File mingpt/utils.py#

It is not necessary to study this file in detail. Simply open it to observe that it defines two utility functions (set_seed and setup_logging) and a class (CfgNode) for managing the model's configuration parameters.

File mingpt/trainer.py#

Study this file, as it contains the general code responsible for training a model. The code is not specific to the transformer architecture and could be applied with minor modifications to other models.

File mingpt/model.py#

The most important file for our purposes. However, you can skip the from_pretrained method of the GPT class (incorporates GPT-2 weights downloaded from Hugging Face Transformers) and especially the configure_optimizers method (returns an Adam optimizer with different behavior depending on the type of parameter it acts upon), as they contain code specific to the GPT-2 system.

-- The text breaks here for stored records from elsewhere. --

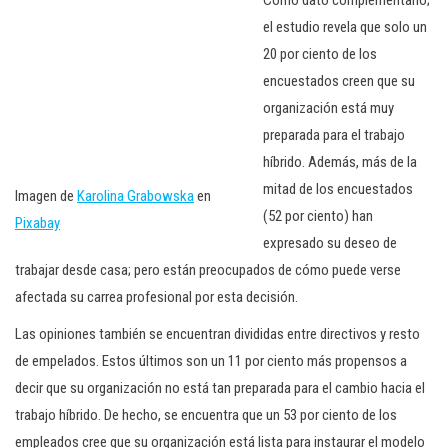
Como dato complementario;
el estudio revela que solo un
20 por ciento de los
encuestados creen que su
organización está muy
preparada para el trabajo
híbrido. Además, más de la
mitad de los encuestados
Imagen de
Karolina Grabowska
en
(52 por ciento) han
Pixabay
expresado su deseo de
trabajar desde casa; pero están preocupados de cómo puede verse
afectada su carrea profesional por esta decisión.
Las opiniones también se encuentran divididas entre directivos y resto
de empelados. Estos últimos son un 11 por ciento más propensos a
decir que su organización no está tan preparada para el cambio hacia el
trabajo híbrido. De hecho, se encuentra que un 53 por ciento de los
empleados cree que su organización está lista para instaurar el modelo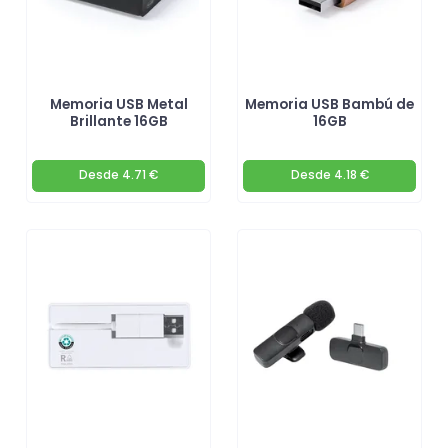
Memoria USB Metal
Memoria USB Bambú de
Brillante 16GB
16GB
Desde
4.71 €
Desde
4.18 €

Study the CausalSelfAttention and Block classes in detail, as well as the forward, generate, __init__, _init_weights, and get_default_config methods of the GPT class.

File generate.ipynb#

Study this code, which uses the model to generate text. It is a Python notebook but can be executed from the command line by converting it to a Python script:

pip install nbconvert
jupyter nbconvert --to script generate.ipynb
python generate.py

You can change the model-type variable to use different pre-trained GPT-2 models. From largest to smallest, the available models are gpt2-xl, gpt2-large, gpt2-medium, and gpt2. If you want to run the code on a CPU, change the device value to:

device = 'cuda' if torch.cuda.is_available() else 'cpu'

File projects/chargpt/charpgt.py#

This code trains a character-level language model using the content of the input.txt file. You can use texts such as Don Quixote or parts of Shakespeare's works as input files.

You can change the C.model.model_type variable to use models of different sizes (from largest to smallest: gpt2-xl, gpt2-large, gpt2-medium, gpt2, gpt-mini, gpt-micro, and gpt-nano). The number of layers, attention heads, and embedding sizes for each model can be found in the GPT class constructor in the mingpt/model.py file.

Run the program and let it train for a while with:

python charpgt.py

The model is saved periodically in the out folder.

Additional Implementations#

The MinT project includes various tutorials with scratch implementations of models like BERT, GPT, BART, or T5. The code is slightly more extensive than what we have studied but can help consolidate knowledge at an advanced stage. The x-transformers project follows a similar approach.

There is some competition among developers to achieve the most compact transformer implementation possible. Some notable ones are minGPT, nanoGPT, and picoGPT. A notable feature of these implementations is their ability to load GPT-2 weights and perform inference. Andrej Karpathy, the developer of minGPT and nanoGPT, has a highly educational video explaining his implementation.